# EXERCISE AIM
Only lines containing "компания" are wanted from the data below. Copy those lines.

# Extracted page text data
——————

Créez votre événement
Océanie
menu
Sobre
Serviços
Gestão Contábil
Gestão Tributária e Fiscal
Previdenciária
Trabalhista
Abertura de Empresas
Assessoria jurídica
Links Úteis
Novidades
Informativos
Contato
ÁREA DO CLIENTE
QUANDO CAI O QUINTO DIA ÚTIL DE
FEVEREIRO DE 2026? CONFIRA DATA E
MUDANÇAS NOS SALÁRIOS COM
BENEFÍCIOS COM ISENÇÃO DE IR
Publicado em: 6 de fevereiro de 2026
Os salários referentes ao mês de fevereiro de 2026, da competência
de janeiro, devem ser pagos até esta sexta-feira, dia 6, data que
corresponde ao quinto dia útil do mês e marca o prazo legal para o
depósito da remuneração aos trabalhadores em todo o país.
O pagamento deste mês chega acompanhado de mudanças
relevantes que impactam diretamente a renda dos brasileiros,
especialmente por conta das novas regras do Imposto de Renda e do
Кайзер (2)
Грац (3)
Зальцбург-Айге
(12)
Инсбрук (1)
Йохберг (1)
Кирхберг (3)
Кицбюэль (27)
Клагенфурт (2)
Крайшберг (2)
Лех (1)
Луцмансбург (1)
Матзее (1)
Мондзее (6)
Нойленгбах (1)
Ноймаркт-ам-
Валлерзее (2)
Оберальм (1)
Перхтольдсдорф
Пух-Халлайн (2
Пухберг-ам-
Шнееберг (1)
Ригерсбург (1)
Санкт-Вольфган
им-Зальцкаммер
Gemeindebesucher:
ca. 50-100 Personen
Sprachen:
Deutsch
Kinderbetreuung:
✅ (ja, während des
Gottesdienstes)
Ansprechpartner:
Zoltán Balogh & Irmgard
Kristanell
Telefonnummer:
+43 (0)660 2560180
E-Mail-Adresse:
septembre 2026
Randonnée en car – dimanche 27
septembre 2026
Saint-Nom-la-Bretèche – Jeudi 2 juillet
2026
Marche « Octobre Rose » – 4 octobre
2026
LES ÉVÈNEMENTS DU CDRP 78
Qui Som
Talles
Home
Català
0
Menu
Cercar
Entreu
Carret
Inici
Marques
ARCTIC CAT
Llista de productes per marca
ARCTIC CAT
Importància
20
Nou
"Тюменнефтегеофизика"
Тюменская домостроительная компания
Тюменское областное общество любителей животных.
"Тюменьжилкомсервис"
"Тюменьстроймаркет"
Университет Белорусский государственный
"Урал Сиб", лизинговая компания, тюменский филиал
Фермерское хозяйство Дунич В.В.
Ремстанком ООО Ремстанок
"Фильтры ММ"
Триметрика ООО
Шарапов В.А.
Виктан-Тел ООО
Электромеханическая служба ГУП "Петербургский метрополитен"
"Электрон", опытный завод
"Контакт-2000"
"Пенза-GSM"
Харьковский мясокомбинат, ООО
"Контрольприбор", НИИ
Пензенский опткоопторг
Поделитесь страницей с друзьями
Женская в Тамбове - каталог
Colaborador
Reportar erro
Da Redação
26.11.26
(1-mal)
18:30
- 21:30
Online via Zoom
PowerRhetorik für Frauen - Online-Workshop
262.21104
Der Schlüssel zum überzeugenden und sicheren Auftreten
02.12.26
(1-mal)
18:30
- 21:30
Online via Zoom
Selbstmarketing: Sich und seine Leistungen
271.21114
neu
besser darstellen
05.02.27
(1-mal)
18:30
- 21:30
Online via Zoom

——————

# ANSWER
Тюменская домостроительная компания
"Урал Сиб", лизинговая компания, тюменский филиал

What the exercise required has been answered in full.